◆ Information provided:
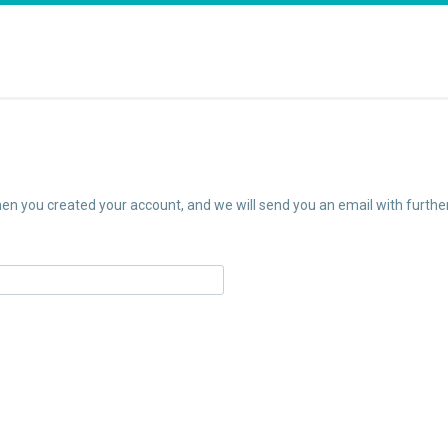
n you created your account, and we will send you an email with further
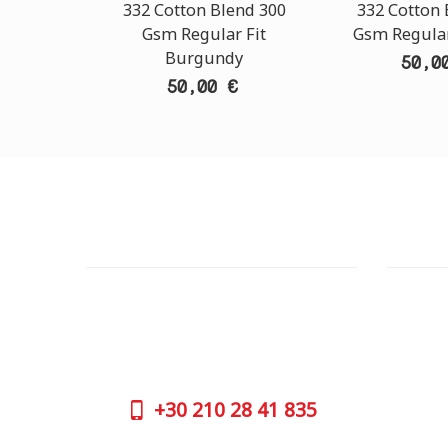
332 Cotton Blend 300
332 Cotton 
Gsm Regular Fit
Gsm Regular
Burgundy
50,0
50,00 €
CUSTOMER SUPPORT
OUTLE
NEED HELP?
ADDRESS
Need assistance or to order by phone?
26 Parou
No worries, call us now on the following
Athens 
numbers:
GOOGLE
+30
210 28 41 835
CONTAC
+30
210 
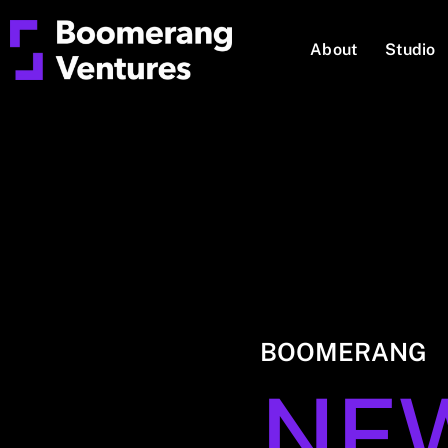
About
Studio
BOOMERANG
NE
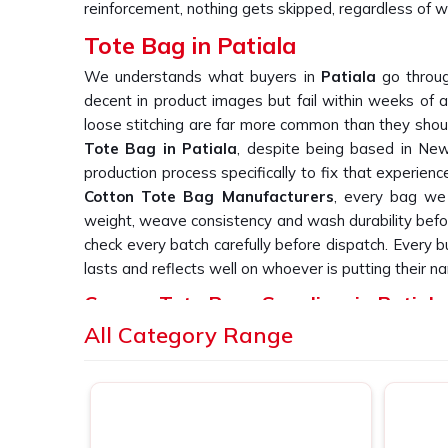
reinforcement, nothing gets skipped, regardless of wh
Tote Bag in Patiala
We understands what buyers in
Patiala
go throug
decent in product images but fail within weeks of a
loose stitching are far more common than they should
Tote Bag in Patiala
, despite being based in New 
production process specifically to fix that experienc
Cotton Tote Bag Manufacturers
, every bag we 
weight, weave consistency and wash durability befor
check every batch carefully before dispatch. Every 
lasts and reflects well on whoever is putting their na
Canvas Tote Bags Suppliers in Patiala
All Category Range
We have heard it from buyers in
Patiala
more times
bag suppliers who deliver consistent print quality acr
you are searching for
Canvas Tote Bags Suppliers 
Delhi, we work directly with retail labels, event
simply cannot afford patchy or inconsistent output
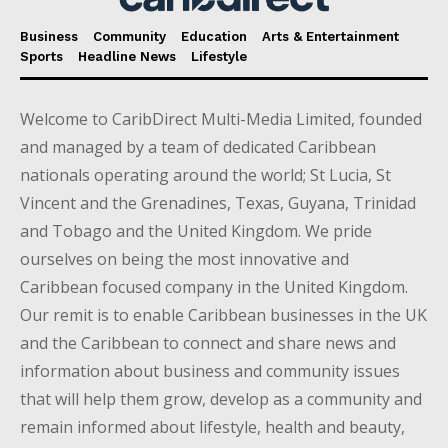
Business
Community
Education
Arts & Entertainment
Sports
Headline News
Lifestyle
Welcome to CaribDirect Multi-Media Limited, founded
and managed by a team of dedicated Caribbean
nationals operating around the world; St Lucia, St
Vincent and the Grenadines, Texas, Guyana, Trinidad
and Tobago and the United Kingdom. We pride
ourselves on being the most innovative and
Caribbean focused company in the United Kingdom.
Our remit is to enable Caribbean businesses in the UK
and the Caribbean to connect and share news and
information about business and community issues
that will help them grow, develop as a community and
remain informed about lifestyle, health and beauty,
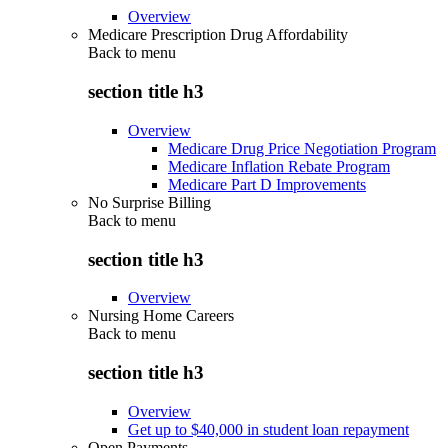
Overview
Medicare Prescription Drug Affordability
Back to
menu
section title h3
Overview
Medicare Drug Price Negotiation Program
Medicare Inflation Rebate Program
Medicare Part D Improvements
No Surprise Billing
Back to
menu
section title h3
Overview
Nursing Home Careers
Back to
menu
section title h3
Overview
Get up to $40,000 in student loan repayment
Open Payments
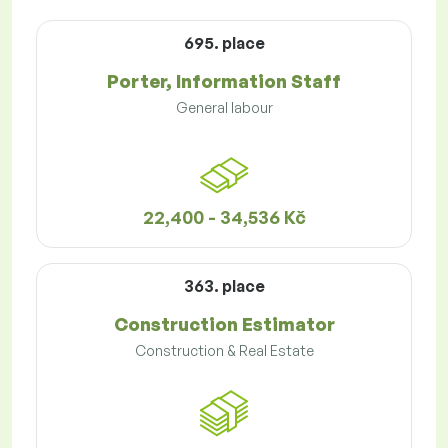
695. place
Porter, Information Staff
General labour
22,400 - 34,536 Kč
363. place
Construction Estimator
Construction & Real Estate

◆ What the exercise asks:
Transcribe every entry exactly, omitting pictures.

◆ Exercise output:
n you created your account, and we will send you an email with further
332 Cotton Blend 300
332 Cotton 
Gsm Regular Fit
Gsm Regular
Burgundy
50,0
50,00 €
CUSTOMER SUPPORT
OUTLE
NEED HELP?
ADDRESS
Need assistance or to order by phone?
26 Parou
No worries, call us now on the following
Athens 
numbers:
GOOGLE
+30
210 28 41 835
CONTAC
+30
210 
About
Studio
BOOMERANG
NE
reinforcement, nothing gets skipped, regardless of wh
Tote Bag in Patiala
We understands what buyers in
Patiala
go throug
decent in product images but fail within weeks of a
loose stitching are far more common than they should
Tote Bag in Patiala
, despite being based in New 
production process specifically to fix that experienc
Cotton Tote Bag Manufacturers
, every bag we 
weight, weave consistency and wash durability befor
check every batch carefully before dispatch. Every 
lasts and reflects well on whoever is putting their na
Canvas Tote Bags Suppliers in Patiala
All Category Range
We have heard it from buyers in
Patiala
more times
bag suppliers who deliver consistent print quality acr
you are searching for
Canvas Tote Bags Suppliers 
Delhi, we work directly with retail labels, event
simply cannot afford patchy or inconsistent output
Business
Community
Education
Arts & Entertainment
Sports
Headline News
Lifestyle
Welcome to CaribDirect Multi-Media Limited, founded
and managed by a team of dedicated Caribbean
nationals operating around the world; St Lucia, St
Vincent and the Grenadines, Texas, Guyana, Trinidad
and Tobago and the United Kingdom. We pride
ourselves on being the most innovative and
Caribbean focused company in the United Kingdom.
Our remit is to enable Caribbean businesses in the UK
and the Caribbean to connect and share news and
information about business and community issues
that will help them grow, develop as a community and
remain informed about lifestyle, health and beauty,
Overview
Medicare Prescription Drug Affordability
Back to
menu
section title h3
Overview
Medicare Drug Price Negotiation Program
Medicare Inflation Rebate Program
Medicare Part D Improvements
No Surprise Billing
Back to
menu
section title h3
Overview
Nursing Home Careers
Back to
menu
section title h3
Overview
Get up to $40,000 in student loan repayment
Open Payments
695. place
Porter, Information Staff
General labour
22,400 - 34,536 Kč
363. place
Construction Estimator
Construction & Real Estate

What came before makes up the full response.